Франко Саккетти - Новеллы
Мессер Валоре, одетый в кафтан (так как он не носил плаща с большим капюшоном), держа в руке гвоздь, который видели все приглашенные, ответил: «Пьеро, я явился попировать с тобой и этими благородными людьми и напомнить тебе о некоторых словах, которые я скажу тебе, какими бы они тебе ни показались, полагая, что они могут быть тебе полезными». И он положил гвоздь на камин, так что каждый его видел. «Ты, наверное, читал в римских хрониках, что, когда какой-нибудь консул возвращался на триумфальной колеснице после большой победы, то, чтобы он не возгордился, рядом с ним ставили двух негодяев, которые говорили ему грубости, плевали иногда в лицо и проделывали другие весьма постыдные вещи. Представь себе, дорогой Пьеро, что я один из этих негодяев, а ты находишься на триумфальной колеснице. Ведь, если вникнуть хорошенько в дело, ты – самый значительный из когда-либо бывших в этом городе граждан, и у нас, и за пределами города ты слывешь мудрейшим из всех когда-либо владевших этой землей: ты был в Апулии и во многих других местах света, и повсюду тебя считали самым мудрым из всех. Поэтому я вижу, что ты стоишь настолько высоко, что подниматься выше тебе не приходится; я отлично вижу, что ты на вершине колеса и что, если ты двинешься еще вперед, то только спустишься, либо упадешь головой вниз. По этой причине я принес с собой этот гвоздь, который ты видишь там на камине, чтобы ты мог вколотить его в колесо; если ты этого не сделаешь, то, так как оно вращается, тебе придется начать спускаться, и ты, пожалуй, очутишься совсем внизу».

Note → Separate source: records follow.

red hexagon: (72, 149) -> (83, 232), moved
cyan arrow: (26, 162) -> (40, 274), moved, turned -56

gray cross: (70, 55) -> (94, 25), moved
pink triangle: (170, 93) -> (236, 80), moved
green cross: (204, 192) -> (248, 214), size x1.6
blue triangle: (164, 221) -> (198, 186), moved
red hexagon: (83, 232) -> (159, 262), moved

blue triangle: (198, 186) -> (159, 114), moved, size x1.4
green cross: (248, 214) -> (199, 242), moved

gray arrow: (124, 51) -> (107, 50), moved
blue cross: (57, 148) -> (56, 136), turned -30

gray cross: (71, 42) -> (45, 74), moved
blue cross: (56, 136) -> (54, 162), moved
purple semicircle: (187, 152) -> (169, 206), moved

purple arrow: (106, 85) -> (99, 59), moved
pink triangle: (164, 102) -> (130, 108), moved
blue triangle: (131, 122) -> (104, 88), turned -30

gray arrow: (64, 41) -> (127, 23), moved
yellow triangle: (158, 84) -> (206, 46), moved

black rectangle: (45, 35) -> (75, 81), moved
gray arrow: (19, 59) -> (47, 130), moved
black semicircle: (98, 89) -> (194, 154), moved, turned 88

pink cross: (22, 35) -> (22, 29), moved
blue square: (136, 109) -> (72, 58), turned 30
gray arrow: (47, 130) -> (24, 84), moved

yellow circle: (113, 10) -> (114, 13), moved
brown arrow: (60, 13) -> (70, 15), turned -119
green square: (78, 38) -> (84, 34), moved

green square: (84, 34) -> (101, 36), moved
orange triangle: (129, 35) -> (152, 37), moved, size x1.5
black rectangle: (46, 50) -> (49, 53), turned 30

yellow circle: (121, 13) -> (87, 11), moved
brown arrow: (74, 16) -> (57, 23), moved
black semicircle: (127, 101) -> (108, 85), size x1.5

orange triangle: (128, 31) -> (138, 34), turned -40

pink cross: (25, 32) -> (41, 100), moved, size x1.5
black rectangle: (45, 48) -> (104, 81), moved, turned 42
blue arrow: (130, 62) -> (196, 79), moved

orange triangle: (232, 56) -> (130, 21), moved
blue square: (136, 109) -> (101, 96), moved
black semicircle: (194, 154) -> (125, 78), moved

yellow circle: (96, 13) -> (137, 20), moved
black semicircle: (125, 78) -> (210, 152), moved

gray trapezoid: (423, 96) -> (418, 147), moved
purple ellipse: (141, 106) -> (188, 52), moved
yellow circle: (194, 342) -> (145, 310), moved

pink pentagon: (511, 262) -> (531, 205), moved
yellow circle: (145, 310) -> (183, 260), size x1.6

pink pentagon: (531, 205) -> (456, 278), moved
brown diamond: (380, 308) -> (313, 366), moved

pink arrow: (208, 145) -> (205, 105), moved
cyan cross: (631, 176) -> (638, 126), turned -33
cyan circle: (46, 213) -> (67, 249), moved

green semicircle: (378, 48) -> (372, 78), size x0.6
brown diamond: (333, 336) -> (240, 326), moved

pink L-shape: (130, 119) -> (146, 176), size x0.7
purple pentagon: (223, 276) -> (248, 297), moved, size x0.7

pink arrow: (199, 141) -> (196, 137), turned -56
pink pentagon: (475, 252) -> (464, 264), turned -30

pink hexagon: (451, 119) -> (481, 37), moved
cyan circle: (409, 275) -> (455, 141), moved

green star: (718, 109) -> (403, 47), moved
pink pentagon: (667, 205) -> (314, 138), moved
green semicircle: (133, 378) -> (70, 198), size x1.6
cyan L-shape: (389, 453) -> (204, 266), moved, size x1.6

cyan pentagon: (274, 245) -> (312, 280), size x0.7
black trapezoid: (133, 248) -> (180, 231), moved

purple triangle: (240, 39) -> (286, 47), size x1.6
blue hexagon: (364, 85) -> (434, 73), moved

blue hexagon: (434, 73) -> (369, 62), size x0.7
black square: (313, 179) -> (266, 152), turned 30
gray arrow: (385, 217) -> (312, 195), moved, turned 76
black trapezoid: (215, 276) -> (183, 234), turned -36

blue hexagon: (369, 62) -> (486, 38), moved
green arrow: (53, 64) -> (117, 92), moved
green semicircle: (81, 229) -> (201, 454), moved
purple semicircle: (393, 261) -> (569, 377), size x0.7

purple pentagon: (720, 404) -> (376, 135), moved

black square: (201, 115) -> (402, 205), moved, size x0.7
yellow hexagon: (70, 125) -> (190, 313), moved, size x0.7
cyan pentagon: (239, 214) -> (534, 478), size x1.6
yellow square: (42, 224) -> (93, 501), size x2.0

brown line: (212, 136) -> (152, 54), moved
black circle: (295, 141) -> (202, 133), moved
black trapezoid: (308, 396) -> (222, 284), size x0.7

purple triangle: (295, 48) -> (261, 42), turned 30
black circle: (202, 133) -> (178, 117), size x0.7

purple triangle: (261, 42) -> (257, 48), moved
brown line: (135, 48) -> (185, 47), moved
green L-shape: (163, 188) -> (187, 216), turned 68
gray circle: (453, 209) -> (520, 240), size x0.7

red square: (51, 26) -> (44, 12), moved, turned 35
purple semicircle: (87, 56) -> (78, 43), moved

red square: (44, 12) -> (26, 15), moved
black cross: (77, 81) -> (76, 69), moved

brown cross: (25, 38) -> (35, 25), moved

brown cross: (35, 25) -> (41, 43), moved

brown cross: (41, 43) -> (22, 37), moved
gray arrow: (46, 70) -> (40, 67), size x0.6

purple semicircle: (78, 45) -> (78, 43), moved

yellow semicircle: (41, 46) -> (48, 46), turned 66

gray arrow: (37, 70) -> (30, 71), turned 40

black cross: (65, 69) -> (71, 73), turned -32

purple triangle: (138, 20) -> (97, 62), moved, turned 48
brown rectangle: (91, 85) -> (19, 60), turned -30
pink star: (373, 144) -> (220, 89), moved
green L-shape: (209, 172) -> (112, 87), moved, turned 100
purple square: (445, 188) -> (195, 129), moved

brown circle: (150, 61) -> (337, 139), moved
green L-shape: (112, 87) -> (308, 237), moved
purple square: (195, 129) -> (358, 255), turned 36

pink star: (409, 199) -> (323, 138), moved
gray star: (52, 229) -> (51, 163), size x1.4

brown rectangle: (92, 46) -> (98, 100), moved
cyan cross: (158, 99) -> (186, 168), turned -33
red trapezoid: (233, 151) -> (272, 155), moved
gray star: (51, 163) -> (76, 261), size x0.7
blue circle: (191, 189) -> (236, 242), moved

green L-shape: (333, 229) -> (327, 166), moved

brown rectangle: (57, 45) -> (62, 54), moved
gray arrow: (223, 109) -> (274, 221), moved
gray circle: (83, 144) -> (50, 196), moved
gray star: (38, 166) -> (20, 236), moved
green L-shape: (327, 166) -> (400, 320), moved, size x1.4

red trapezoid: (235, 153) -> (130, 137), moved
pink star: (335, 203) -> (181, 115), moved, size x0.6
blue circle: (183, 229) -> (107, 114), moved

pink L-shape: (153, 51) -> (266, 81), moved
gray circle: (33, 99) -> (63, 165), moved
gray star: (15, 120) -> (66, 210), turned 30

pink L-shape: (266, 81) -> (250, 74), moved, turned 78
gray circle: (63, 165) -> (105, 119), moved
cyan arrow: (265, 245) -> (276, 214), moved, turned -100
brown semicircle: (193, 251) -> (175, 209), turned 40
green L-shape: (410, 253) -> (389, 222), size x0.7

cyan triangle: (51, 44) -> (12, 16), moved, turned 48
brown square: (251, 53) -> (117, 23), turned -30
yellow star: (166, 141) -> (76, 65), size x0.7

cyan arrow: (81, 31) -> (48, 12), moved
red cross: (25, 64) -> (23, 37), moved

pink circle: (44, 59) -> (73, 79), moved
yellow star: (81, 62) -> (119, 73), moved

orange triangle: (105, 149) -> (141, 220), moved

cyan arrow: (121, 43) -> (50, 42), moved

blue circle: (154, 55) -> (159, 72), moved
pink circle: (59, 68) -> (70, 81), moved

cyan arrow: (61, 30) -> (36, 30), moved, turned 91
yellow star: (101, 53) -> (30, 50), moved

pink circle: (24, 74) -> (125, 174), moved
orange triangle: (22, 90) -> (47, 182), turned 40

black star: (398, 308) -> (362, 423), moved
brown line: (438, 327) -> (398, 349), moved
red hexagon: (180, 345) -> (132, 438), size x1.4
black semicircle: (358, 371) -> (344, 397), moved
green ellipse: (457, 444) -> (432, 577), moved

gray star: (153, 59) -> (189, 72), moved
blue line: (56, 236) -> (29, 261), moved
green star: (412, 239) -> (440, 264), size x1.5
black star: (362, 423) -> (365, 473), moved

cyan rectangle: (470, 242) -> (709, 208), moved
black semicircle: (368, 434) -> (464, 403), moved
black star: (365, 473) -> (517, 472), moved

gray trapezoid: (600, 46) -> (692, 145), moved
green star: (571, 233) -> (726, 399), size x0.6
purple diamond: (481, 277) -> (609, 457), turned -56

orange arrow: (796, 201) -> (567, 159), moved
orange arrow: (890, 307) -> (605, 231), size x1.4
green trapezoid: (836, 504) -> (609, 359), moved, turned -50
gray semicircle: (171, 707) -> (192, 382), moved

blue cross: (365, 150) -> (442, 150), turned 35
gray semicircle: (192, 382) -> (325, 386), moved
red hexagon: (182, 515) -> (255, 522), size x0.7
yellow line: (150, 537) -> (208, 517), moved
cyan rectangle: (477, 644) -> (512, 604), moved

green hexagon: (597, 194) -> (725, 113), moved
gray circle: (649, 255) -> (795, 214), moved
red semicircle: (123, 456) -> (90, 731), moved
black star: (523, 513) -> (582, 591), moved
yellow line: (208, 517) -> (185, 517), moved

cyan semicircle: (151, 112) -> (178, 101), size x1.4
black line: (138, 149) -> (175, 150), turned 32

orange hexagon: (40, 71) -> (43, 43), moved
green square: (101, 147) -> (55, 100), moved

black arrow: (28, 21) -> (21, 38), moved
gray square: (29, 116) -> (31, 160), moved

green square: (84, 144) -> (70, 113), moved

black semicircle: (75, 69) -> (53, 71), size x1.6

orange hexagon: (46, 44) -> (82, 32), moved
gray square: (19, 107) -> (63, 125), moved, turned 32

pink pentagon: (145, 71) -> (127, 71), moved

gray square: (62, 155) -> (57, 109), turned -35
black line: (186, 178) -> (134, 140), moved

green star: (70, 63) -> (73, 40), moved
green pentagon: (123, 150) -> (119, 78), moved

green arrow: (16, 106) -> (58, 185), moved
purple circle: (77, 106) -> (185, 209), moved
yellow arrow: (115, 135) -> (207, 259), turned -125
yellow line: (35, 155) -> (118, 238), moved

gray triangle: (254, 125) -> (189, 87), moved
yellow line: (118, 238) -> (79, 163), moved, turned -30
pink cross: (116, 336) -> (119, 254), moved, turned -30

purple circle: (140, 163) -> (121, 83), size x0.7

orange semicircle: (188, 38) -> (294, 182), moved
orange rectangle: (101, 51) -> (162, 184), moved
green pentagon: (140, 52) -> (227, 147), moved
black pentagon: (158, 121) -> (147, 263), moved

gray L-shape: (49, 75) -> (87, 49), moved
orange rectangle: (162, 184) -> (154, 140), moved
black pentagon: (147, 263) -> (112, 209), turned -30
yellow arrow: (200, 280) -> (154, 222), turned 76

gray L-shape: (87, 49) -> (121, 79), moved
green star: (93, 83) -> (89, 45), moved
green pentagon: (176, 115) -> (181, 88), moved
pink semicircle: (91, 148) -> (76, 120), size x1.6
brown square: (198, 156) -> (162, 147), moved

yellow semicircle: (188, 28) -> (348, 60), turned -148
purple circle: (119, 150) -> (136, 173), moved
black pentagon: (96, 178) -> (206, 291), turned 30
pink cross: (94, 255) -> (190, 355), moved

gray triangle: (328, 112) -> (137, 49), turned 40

Пьеро, хорошо разбиравшийся во всякой тарабарщине, отвечал на это: «Мессер Валоре, я полагал, что ты явился на пир вместе с этими доблестными людьми отведать тех яств, которые я им предлагаю, но ты явился сюда и предложил мне свои яства; поэтому я могу сказать, что обедаю нынче утром у тебя. Но ты угостил меня, во всяком случае, плодами лучшими, нежели плоды брата Альбериго.[499] Хотя в той точке, в которой я, по-твоему, нахожусь, я достиг только половины пути, мне кажется, однако, что, если бы можно было вколотить гвоздь в колесо, то фунт железа стоил бы золота, потому что оказалось бы столько желающих вколотить его, что для этого понадобилось бы все наличное железо. И, кроме того, если бы и можно было вколотить гвоздь, то это значило бы поступить несправедливо по отношению к тем, кто находится внизу, на середине и сбоку колеса и кто хочет, чтобы оно повернулось, дабы улучшить свое положение».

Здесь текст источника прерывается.